Advocates for renters, urban homeowners, small businesses and others spoke today at the Nevada Legislature for a bill that would bring clean, inexpensive solar energy to neighborhoods through community solar gardens.
The Senate Subcommittee on Energy took testimony on Senate Bill 392, with primary sponsors Senator Mo Denis and Pat Spearman of Las Vegas, which would allow subscribers to work together to establish solar gardens on rooftops, over parking lots and on vacant land. Nevada rules now require community solar projects to be regulated as utilities, making such cooperative efforts difficult or impossible.
If the measure passes, 10 or more subscribers could pool their resources to establish clean solar energy in their communities. Subscribers could be renters, home or business owners, nonprofit organizations or churches. Specific provisions in the bill would expand access to these programs in low-income communities as well.
“Community Solar is growing nationally, currently operating in 14 states and the District of Columbia,” said Jerry Holliday, President of the Uplift Foundation in Las Vegas. “Nevada has to join this movement now to reap the benefits of the natural clean energy advantages our state enjoys. The winners will be our citizens including some of the nearly 500,000 renters who currently do not have access to solar.”
“Every Nevadan should be able to choose solar to power their energy needs, whether it’s on their roof or around the corner,” said Jessica Scott, Interior West Director for Vote Solar. “Community solar will unlock consumer savings and promote a healthier environment in the communities they serve – benefits that are particularly essential for low-income families. Thanks to the leadership of Senator Denis and Senator Spearman, that opportunity is now within reach for all Nevadans.”

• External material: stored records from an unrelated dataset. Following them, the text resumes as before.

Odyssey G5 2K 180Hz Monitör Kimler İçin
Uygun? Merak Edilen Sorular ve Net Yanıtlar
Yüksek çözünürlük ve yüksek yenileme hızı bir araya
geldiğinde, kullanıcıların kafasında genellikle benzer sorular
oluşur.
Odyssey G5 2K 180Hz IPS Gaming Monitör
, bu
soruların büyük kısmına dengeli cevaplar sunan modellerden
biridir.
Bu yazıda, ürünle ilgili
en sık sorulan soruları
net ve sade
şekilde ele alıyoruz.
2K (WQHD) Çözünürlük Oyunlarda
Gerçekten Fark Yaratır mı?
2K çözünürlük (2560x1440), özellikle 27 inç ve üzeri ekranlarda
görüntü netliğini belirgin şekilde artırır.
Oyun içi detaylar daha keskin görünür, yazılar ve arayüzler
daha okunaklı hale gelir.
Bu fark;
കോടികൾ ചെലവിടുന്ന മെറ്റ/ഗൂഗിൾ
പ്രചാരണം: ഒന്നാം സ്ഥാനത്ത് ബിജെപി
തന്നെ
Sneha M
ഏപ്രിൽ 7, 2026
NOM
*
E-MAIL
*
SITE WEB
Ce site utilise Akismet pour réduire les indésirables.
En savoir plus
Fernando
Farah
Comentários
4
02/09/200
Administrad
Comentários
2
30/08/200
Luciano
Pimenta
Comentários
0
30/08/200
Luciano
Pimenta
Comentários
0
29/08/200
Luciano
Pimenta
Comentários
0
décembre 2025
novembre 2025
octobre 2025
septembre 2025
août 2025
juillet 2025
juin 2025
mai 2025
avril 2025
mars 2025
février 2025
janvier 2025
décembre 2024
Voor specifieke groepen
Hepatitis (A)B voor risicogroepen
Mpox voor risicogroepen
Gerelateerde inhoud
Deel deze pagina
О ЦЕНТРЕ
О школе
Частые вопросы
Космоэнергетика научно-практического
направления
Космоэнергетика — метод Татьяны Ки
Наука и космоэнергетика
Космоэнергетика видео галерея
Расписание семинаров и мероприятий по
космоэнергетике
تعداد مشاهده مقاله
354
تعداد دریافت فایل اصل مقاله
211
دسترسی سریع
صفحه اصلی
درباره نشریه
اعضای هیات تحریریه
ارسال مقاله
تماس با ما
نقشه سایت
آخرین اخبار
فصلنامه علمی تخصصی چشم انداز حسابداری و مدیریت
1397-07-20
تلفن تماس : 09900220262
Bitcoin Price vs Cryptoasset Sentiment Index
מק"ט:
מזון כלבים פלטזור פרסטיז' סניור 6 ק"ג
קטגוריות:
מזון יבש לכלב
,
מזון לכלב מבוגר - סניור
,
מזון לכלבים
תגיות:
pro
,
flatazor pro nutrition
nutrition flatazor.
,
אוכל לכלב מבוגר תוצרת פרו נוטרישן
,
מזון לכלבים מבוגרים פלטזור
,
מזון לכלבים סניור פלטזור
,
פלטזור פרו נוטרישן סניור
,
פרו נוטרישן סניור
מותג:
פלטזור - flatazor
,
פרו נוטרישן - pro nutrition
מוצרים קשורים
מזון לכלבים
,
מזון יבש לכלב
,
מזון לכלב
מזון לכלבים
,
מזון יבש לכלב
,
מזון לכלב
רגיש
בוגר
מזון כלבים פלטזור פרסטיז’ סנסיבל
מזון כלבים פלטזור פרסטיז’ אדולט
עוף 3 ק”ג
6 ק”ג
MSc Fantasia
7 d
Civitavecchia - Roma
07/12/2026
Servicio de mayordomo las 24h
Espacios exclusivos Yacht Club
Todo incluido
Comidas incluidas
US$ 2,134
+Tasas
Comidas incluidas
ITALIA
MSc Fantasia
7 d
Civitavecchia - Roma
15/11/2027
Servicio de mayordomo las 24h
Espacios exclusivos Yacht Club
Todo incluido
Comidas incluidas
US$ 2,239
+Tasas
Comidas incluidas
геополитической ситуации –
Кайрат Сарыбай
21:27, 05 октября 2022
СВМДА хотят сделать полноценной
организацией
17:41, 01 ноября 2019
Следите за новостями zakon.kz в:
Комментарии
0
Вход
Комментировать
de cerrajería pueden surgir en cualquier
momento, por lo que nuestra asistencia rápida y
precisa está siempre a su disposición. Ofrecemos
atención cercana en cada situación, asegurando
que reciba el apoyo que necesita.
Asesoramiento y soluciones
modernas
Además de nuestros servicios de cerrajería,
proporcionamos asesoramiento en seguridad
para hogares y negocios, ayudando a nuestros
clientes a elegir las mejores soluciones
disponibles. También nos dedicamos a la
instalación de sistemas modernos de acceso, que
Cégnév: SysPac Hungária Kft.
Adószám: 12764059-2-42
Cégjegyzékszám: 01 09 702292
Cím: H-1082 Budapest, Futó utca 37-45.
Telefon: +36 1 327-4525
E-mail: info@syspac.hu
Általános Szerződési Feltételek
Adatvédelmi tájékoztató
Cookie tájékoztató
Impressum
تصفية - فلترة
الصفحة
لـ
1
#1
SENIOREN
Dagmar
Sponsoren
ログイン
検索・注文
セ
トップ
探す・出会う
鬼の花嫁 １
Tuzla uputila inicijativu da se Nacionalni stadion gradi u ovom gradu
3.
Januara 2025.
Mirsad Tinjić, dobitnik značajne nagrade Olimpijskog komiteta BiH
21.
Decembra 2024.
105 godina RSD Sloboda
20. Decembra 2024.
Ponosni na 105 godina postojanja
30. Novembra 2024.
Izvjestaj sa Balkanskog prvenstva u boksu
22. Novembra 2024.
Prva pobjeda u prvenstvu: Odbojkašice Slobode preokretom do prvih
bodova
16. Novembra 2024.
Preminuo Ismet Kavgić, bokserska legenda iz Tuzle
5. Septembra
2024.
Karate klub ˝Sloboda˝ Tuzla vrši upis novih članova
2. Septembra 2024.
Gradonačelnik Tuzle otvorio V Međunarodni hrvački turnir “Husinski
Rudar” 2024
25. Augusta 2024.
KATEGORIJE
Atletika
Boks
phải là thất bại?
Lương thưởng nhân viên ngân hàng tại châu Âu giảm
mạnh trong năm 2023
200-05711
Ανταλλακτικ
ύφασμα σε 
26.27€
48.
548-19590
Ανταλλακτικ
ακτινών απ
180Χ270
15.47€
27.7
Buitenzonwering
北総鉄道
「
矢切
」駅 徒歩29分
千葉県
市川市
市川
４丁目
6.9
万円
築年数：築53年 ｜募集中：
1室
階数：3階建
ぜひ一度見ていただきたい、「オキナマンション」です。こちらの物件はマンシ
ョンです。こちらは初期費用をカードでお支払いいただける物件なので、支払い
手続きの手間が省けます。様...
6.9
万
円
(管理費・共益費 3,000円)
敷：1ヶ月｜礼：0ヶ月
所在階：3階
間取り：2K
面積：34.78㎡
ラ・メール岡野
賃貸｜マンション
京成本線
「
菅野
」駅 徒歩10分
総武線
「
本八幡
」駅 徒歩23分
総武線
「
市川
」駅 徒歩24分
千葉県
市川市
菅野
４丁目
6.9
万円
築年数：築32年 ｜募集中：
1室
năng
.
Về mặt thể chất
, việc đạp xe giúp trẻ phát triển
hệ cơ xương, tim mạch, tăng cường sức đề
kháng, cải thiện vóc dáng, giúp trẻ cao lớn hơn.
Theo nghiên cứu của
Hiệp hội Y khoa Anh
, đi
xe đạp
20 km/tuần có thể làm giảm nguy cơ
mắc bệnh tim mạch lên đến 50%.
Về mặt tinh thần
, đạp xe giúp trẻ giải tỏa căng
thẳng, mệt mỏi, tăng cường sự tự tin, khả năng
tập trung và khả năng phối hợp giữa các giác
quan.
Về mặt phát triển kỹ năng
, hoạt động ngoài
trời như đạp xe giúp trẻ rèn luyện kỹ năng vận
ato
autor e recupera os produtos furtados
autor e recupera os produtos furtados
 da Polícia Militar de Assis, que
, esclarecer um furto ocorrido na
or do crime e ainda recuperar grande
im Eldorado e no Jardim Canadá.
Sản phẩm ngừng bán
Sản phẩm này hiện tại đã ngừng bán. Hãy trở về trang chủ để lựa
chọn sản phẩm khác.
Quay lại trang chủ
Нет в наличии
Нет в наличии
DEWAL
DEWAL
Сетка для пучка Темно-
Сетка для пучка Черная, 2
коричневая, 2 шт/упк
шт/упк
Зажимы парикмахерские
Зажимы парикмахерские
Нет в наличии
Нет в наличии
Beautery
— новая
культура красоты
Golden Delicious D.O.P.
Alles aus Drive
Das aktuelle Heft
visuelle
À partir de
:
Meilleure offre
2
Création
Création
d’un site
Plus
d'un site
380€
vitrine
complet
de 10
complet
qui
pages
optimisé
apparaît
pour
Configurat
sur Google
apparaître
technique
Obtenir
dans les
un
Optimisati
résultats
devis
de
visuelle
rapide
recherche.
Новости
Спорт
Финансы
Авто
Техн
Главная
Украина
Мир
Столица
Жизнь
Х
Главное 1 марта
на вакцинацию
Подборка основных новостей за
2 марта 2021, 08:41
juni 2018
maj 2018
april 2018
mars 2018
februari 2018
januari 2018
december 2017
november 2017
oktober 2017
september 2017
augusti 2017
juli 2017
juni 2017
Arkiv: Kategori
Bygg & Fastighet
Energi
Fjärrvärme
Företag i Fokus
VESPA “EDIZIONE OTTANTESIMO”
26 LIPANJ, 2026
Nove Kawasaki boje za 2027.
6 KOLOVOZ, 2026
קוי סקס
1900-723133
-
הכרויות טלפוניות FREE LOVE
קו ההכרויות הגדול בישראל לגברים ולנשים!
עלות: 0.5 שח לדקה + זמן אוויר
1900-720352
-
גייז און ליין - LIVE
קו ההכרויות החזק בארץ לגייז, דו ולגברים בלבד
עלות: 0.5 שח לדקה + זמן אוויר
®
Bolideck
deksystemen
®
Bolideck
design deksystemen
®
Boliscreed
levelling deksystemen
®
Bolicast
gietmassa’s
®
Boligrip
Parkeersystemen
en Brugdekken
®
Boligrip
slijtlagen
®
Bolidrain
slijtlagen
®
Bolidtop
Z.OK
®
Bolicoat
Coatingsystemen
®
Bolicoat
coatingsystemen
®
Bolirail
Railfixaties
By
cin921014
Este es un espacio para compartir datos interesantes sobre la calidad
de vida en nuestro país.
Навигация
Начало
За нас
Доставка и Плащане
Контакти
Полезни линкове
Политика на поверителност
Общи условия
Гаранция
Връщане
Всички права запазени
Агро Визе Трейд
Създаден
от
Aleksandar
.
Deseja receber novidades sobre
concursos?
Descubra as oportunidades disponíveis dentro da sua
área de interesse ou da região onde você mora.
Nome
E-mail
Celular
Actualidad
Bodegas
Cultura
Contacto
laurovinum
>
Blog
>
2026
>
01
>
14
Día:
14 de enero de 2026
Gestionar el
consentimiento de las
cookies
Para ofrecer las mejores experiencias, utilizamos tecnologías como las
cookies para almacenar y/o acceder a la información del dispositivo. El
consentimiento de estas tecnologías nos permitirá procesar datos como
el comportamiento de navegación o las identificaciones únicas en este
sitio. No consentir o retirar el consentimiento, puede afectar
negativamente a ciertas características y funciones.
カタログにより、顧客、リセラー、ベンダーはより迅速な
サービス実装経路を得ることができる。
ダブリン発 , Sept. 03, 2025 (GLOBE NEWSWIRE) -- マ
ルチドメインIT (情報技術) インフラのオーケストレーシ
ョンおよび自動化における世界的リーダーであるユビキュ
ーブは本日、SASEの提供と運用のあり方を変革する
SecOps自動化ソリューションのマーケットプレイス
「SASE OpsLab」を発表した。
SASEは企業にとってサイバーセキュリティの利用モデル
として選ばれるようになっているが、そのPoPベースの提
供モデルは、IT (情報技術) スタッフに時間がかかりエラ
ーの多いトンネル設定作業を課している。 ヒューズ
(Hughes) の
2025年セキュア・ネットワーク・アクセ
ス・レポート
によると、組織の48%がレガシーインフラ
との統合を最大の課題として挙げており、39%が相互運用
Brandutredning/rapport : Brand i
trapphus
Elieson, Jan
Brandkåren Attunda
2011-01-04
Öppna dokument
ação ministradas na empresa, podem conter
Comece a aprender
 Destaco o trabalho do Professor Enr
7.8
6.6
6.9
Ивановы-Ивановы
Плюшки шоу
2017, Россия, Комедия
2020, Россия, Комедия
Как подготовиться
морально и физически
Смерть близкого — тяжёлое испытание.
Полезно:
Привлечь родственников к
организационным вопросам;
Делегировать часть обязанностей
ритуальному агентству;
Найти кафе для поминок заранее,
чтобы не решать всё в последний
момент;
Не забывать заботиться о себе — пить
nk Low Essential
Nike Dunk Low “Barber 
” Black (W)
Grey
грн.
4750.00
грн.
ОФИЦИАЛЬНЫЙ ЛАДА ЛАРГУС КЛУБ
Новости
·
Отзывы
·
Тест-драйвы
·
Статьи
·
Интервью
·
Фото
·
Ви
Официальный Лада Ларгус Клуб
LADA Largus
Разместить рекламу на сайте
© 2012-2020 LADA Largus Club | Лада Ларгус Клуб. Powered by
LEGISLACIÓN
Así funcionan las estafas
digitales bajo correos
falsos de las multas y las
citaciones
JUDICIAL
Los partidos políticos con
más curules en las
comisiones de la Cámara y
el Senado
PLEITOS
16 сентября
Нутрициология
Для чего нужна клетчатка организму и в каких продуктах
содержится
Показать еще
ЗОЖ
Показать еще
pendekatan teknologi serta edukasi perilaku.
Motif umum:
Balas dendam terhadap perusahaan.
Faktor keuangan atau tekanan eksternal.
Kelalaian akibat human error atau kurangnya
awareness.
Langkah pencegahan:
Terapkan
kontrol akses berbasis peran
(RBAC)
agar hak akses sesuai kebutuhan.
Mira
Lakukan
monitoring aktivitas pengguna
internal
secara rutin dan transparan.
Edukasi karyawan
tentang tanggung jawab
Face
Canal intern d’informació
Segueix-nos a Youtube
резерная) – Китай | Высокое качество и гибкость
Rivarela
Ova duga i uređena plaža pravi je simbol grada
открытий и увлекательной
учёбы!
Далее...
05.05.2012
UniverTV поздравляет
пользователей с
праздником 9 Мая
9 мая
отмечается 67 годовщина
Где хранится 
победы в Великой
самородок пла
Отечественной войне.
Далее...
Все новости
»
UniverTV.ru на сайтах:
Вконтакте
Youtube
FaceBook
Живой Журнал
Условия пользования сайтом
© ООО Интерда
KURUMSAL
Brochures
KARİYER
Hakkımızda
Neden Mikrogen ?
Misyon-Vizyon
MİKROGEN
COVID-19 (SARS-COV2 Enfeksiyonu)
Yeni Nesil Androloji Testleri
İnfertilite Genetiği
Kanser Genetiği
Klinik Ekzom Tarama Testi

“Solar power is not only beneficial to our community’s efforts to minimize environmental pollution, but to low-income families who depend on the alternative source of electricity to significantly reduce utility costs and gain access to this vital resource,” said Rudy Zamora, state program director of Chispa Nevada, a program of the League of Conservation Voters. “Nevadans deserve to have the opportunity to choose our energy source, especially in a state that provides more than 300 days a year of sunshine. We hope that our legislators take action to provide us the great opportunity to use community solar in Nevada for our well-being and our future generations.”